1.3  When the PCC does invoke an inquiry, as it did after the conviction of Clive Goodman (the royal correspondent at the News of the World), its powers are limited and its remit narrow. In that inquiry, for example, it did not interview Goodman's editor, Andy Coulson, and focused almost all its attention on the News of the World, even though the Information Commissioner had given evidence to the PCC showing hundreds of journalists were using subterfuge to gather confidential personal information (from "What Price Privacy?" and "What Price Privacy Now? ", ICO).
1.4  Not working within a news organisation it is very difficult to judge whether any changes have been made as a consequence of the McCann coverage.

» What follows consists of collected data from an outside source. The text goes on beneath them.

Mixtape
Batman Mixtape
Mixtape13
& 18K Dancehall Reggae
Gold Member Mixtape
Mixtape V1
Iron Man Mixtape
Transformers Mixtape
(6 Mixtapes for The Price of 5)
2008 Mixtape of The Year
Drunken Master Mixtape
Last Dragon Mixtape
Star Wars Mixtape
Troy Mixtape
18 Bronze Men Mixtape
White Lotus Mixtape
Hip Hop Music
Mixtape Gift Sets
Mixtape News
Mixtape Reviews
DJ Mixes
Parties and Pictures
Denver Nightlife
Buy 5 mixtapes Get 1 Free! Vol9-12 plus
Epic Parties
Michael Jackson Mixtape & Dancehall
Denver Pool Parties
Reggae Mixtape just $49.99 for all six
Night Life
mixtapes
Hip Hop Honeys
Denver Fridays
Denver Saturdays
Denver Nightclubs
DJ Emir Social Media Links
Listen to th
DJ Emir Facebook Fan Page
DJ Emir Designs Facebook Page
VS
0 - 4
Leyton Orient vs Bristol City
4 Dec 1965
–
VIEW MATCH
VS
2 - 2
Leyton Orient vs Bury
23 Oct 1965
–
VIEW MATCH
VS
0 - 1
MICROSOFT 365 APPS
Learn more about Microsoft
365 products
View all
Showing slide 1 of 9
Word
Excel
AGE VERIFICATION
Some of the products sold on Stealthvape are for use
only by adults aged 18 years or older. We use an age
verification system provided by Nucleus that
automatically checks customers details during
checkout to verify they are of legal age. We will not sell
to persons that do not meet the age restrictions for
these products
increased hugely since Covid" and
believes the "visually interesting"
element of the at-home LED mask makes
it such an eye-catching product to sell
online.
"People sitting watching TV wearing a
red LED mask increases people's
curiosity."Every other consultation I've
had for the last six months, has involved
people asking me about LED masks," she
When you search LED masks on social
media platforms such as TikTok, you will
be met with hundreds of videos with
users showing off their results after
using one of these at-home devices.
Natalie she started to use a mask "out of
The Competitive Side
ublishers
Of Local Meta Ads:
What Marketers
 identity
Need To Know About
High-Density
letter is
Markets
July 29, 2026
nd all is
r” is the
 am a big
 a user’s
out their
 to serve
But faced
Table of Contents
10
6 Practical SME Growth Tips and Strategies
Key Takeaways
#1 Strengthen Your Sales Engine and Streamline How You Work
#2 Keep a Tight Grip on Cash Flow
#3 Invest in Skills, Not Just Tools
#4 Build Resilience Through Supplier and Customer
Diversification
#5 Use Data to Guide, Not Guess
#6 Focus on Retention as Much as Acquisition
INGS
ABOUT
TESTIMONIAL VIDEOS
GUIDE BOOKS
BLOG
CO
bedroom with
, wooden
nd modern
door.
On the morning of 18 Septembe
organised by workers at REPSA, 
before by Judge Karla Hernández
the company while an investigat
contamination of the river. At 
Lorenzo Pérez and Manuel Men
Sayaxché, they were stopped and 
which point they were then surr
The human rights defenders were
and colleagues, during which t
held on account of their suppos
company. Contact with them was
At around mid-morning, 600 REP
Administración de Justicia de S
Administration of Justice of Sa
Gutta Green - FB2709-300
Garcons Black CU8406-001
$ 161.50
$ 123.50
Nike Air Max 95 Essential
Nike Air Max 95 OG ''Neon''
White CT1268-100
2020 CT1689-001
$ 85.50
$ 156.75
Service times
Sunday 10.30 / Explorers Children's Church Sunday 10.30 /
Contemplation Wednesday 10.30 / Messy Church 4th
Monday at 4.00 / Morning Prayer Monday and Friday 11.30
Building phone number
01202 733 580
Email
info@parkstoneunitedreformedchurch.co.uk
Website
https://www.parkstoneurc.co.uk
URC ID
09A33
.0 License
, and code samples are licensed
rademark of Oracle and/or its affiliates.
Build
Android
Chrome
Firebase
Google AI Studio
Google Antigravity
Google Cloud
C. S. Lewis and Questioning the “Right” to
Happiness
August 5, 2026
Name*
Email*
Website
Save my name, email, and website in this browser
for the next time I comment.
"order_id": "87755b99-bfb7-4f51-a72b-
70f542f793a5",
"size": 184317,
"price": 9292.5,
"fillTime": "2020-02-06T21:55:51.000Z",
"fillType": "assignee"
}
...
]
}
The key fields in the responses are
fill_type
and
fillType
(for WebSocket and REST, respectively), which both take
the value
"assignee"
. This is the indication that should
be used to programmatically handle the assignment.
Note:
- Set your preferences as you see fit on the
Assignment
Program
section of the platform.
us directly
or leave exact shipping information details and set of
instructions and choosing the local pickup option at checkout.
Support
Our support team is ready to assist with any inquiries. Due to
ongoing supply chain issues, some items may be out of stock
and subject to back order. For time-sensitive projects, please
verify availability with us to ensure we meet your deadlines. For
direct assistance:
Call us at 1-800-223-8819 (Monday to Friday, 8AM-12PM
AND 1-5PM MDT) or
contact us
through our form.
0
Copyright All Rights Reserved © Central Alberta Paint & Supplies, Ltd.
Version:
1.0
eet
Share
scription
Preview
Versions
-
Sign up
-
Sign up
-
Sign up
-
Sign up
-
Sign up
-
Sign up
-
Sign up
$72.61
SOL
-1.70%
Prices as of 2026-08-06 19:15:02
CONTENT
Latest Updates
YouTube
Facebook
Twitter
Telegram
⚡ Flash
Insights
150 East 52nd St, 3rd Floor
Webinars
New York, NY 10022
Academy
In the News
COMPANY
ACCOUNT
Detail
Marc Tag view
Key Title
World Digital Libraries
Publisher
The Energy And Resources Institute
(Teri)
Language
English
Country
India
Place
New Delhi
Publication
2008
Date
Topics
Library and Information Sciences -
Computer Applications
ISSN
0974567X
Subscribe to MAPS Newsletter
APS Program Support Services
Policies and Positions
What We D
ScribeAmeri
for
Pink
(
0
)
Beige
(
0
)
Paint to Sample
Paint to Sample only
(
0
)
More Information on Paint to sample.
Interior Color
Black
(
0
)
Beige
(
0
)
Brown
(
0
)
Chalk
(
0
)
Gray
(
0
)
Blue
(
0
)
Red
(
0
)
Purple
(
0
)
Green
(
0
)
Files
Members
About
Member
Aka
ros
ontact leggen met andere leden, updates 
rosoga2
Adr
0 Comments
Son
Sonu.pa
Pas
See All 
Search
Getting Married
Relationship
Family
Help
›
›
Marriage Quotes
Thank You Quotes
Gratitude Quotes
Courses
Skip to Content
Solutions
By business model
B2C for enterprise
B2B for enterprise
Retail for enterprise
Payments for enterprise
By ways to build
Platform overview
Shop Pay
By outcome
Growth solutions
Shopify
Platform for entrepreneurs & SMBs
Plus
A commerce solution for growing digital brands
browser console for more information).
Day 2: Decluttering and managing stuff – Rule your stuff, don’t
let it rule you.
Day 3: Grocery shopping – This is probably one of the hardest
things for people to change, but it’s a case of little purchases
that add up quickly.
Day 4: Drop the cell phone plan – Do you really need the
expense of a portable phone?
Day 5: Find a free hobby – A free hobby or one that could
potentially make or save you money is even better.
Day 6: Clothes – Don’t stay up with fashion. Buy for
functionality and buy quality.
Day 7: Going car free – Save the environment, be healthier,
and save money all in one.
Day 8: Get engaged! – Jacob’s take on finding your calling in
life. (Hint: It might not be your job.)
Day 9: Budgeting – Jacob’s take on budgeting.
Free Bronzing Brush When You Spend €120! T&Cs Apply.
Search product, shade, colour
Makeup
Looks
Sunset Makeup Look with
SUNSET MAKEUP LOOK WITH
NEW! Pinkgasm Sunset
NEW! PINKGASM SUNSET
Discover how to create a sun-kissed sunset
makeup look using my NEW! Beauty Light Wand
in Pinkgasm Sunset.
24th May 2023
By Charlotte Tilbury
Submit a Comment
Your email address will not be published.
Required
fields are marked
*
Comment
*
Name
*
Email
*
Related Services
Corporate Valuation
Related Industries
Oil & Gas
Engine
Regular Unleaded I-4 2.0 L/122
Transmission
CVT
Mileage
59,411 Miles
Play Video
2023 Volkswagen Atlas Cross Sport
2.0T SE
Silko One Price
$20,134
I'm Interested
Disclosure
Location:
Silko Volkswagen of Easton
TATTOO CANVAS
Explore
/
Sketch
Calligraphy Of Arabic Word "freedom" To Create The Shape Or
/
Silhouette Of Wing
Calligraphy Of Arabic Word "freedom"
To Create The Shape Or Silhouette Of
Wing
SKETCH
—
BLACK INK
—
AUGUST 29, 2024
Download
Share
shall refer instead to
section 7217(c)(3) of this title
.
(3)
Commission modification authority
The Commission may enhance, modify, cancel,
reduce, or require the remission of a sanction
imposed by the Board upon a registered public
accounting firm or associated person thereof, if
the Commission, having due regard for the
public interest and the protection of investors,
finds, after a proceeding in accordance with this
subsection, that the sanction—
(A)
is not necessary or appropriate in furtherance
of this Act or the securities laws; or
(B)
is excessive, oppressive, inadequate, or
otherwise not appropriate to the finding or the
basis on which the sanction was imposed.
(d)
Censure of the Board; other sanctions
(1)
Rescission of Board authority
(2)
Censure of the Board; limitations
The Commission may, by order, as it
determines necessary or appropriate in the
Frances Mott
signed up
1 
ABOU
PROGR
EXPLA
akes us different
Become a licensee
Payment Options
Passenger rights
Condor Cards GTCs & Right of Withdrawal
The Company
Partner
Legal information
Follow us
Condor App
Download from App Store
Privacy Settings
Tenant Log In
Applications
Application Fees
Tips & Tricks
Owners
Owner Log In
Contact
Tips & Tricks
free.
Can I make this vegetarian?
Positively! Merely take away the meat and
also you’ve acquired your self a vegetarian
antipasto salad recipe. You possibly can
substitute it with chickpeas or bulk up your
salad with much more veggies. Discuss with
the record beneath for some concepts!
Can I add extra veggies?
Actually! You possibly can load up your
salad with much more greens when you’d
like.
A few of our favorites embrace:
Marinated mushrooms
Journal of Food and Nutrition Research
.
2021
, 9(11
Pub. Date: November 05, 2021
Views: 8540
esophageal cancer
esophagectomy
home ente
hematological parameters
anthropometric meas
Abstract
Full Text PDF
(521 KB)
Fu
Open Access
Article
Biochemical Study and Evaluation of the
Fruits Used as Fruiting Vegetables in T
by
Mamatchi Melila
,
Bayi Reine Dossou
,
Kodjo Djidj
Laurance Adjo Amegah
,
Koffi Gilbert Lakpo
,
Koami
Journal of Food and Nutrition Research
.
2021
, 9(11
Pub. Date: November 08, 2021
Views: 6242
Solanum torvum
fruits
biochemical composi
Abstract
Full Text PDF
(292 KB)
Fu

There have been, however, no obvious public changes made as a consequence. Indeed in the case of the Daily Express, "Madeleine McCann" remains the most searched for term on Express's website, despite the fact that many of the Express' McCann articles had to be removed because they were defamatory.
2.  The successful action (against Express Group and others for libel) does give an indication of serious weaknesses in the existing system of self-regulation.
2.1  The successful action shows the public are increasingly liable to take serious action to the courts rather than to the PCC. We expect celebrities and billionaires to go directly to the courts. But when the public choose lengthy, expensive legal action over "fast, free and fair" redress from self-regulation, there is clearly a serious weakness in the self-regulatory system.
2.2  The action shows that the courts are also liable to oblige. Traditionally, in industries where there is an effective self-regulatory body the courts will defer to that body. If the body is not effective, the courts become an alternative form of redress.
2.3  As Lord Wakeham wrote in 1998 when discussing the opportunity of the PCC becoming a "public authority": "The opportunity is that the courts would look to the PCC as the pre-eminently appropriate public authority to deliver effective self-regulation fairly balancing Articles 8 and 10. The courts therefore would have to intervene only if self-regulation did not adequately secure compliance with the [European] Convention [on Human Rights]". The courts have since intervened.
2.4  The action also indicates that the current system of self-regulation is unable to restrain or discourage newspapers from printing defamatory content. The editor of the Daily Express, Peter Hill, was a member of the PCC throughout the paper's coverage of the disappearance of Madeleine McCann, and even remained a member after the court had found much of the newspaper's coverage to be defamatory. (1)
2.5  The current system is structured in such a way that any possible educational value of complaints is almost entirely lost. Unlike Ofcom or the ASA, the PCC does not make public the number of complaints it has received about particular articles or coverage in a timely fashion. Indeed most of them remain unknown unless they are adjudicated on or resolved. If, for example, hundreds of people complain about the reporting of a public figure, the PCC does not make that public. Contrast this to the BBC, that gives contemporaneous information about complaints (eg about the BBC refusal to broadcast the DEC appeal), or Ofcom (eg about Celebrity Big Brother), or the ASA (eg complaints made against AMI billboard campaign, "Want longer sex?"). Such information may encourage news organisations to reflect on their coverage, and sometimes to adapt it.


5) 24.02.2009

Media Lawyers Association (MLA)

(...) A number of the MLA members' organisations (for example the broadcasters) are subject to a different regulatory regime from the newspaper publishing members and they are not in a position to comment further on the specifics relating to the PCC. Nonetheless, the MLA as a group strongly supports a system of self-regulation for the print media. The MLA believes that the PCC offers a quick, cheap, flexible and effective remedy for the general public across a wide range of areas that it would be entirely inappropriate to regulate by legislation (for example intruding into grief / the covering of suicides / children / financial journalism). We understand that there was early and on-going offers of assistance and dialogue between the McCanns and the PCC but that, ultimately, the McCanns chose not to complain to the PCC, who accordingly had no basis on which to get more deeply involved. That case does not, in our view, have any bearing on how the PCC system of self-regulation works in practice for most people who choose to use it. It would be wrong to seek to review a system based upon the perceived experience of one particular case, which appears to be unique on its facts, as it could lead to a knee-jerk response. (...)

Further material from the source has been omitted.